→ Given records
-- Opening Marker --
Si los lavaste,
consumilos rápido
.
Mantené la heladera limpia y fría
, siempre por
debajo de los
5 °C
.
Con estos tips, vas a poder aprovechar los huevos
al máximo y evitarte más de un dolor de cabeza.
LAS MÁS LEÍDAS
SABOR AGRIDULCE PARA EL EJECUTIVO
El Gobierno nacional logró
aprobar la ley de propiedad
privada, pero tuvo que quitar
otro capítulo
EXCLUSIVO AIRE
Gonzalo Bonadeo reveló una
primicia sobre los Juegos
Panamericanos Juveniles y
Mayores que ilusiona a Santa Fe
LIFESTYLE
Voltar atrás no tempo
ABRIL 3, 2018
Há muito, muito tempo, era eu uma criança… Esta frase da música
-- Closing Marker --
-- Opening Marker --
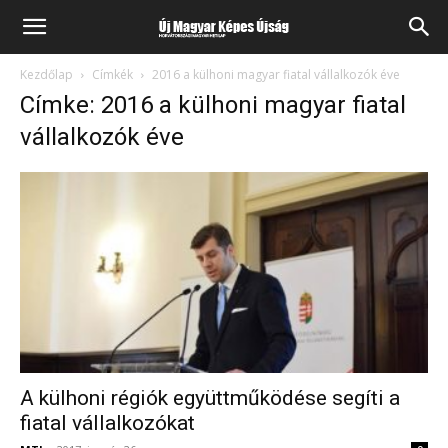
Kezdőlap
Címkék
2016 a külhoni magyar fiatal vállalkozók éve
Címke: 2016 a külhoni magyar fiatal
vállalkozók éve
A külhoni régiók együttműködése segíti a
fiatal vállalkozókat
-- Closing Marker --
→ Your goal
Restate word for word the lines of the data above, starting at the line containing "Mayores que ilusiona a Santa Fe" and ending at the line containing "Há muito, muito", both included, and nothing more.

→ Output for this exercise
Mayores que ilusiona a Santa Fe
LIFESTYLE
Voltar atrás no tempo
ABRIL 3, 2018
Há muito, muito tempo, era eu uma criança… Esta frase da música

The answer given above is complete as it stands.